The number of students enrolled in organ courses at MLC is very likely the highest of any school in the United States that offers organ lessons. Enrollment has been stable at about 100 students per semester for many years. Students range in ability from beginners to advanced players. Opportunities exist to perform publicly in studio recitals, campus chapel services, concerts, and congregational settings. Approximately 50 students play for chapel services during a semester, with some doing so several times.

The organ facilities at MLC are extensive. Currently 17 pipe organs are available on campus, representing one Canadian and seven American builders. These organs range from smaller practice instruments to two contrasting 3-manual instruments in performance spaces. The largest organ on campus is a 57-rank pipe organ built by the Schantz Organ Company. Designed specifically for Chapel of the Christ, it was installed in 2010. Although informed by European organ design of various periods and locations, the organ is influenced especially by American organ building of the late 19th century to the present. The second largest organ on campus is the Backer Memorial Organ located in the Wittenburg Collegiate Center Auditorium. This 42-rank pipe organ, built by the Casavant Organ Company, is designed in the neo-Baroque style.

Organ and Organist

The Reuter Steinway Piano at MLC

Reuter Steinway Piano

Adapted from an article by Emeritus Professor of Music, Bruce Backer

The Reuter Steinway, the 6-foot, 11-inch grand piano in the choir area, is named for Fritz Reuter, Dr. Martin Luther College’s first music professor (pictured). When Reuter arrived in 1908, the campus consisted of one building, now called Old Main. Reuter quickly saw the need for a music facility, and within three years the synod authorized the building of an Aula, the present Music Hall. Reuter also saw the need for a first-class grand piano, which he eventually purchased for $850, the money contributed by congregations where Reuter’s male chorus had sung.
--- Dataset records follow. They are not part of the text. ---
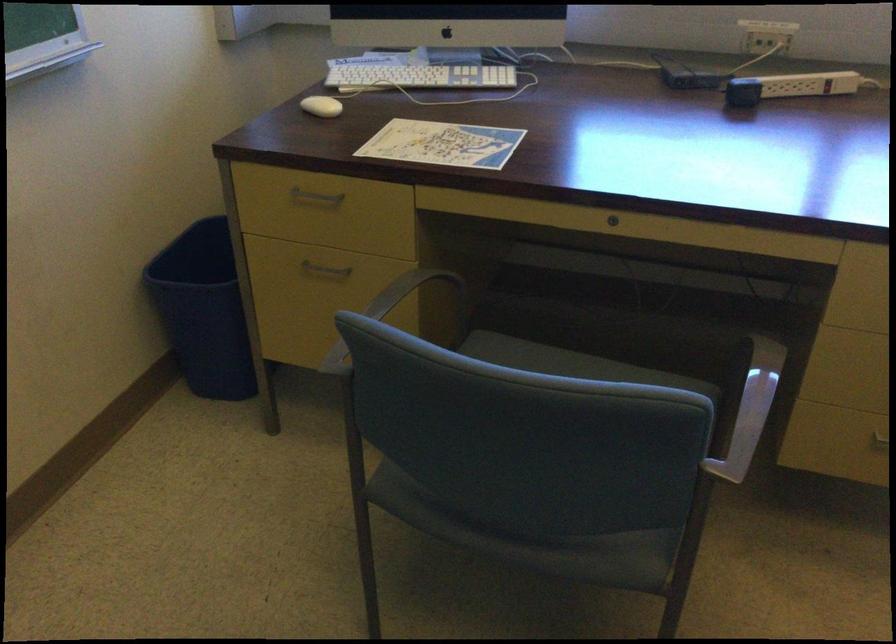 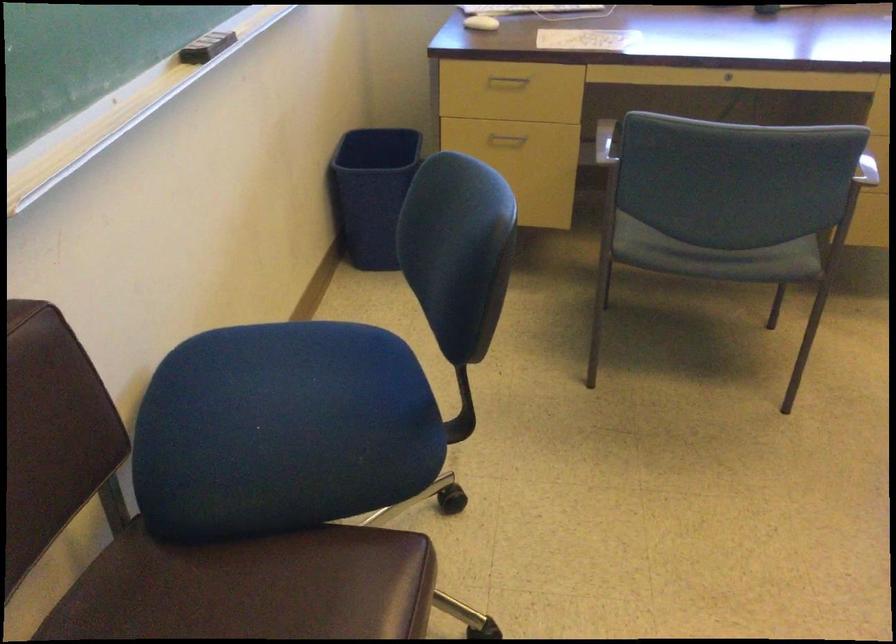 In a continuous first-person perspective shot, in which direction is the camera moving?

The cameraman moved toward left, backward. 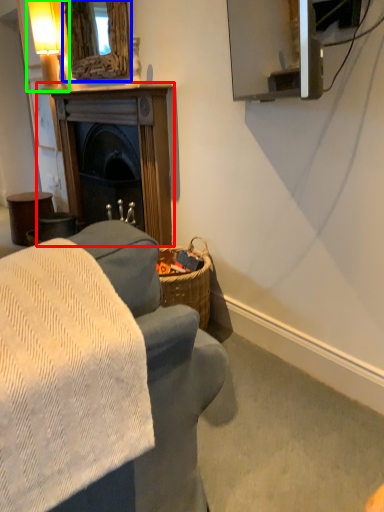 Question: Which object is positioned farthest from fireplace (highlighted by a red box)? Select from mirror (highlighted by a blue box) and table lamp (highlighted by a green box).

Choices:
 (A) mirror
 (B) table lamp

Answer: (B) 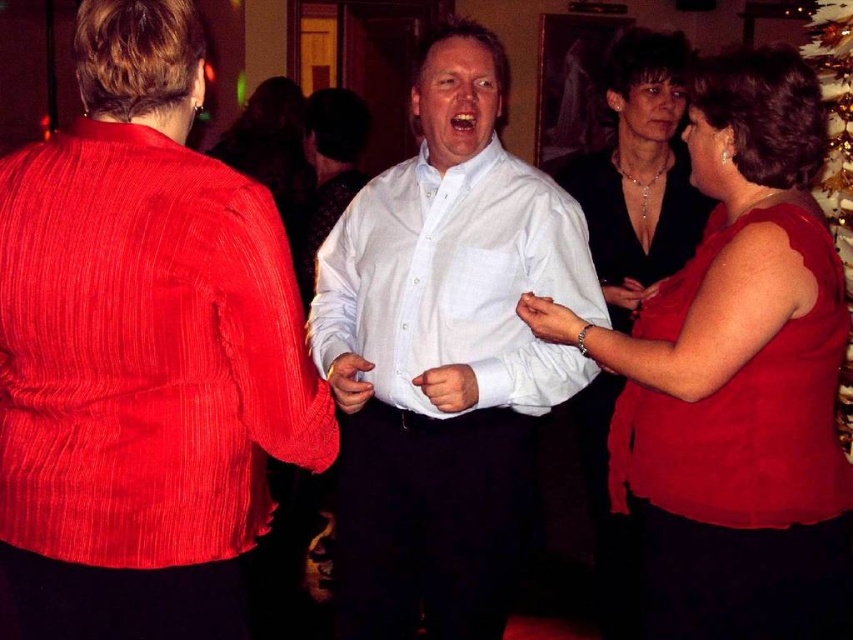 You are at a party and want to take a photo of both the white matte shirt at center and the gold glittering christmas tree at upper right. Which one should you focus on first to ensure both are in focus?

You should focus on the white matte shirt at center first because it is closer to the viewer than the gold glittering christmas tree at upper right, so adjusting focus from near to far will help both be in focus.

What is the color of the clothing item located at the coordinates point (735, 380)?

In 1929, the Reuter Steinway was moved from the Aula to the large auditorium-gymnasium in the Recitation Building, now Wittenberg Collegiate Center, where it served for recitals and choir accompaniment. By the early 1940’s, the instrument was showing wear, both from considerable use and from the heat damage it had sustained while in the Aula, where it had stood on the stage directly above the boiler plant.

In 1944 Professor Emil D. Backer, Reuter’s successor, sent the instrument to the Steinway factory in New York for repair and rebuilding, a project funded by the music department. The Reuter Steinway returned to the campus in 1946 as a virtually new instrument and continued to serve as before. It moved to a Music Center studio in 2004.

With the building of the Chapel of the Christ, Dr. John Nolte, the music division chair, sent the instrument to Kenneth Hannah of Stillwater, Minnesota, to be renovated again. The music division covered the $20,500 cost of the project. By common consent the piano is considered a virtually new instrument, and it now resides in the Chapel of the Christ. Here it will be used to glorify the Lord God Almighty; the Holy Spirit, Source of our gift of music; and the Lord Jesus Christ, whose name the chapel bears.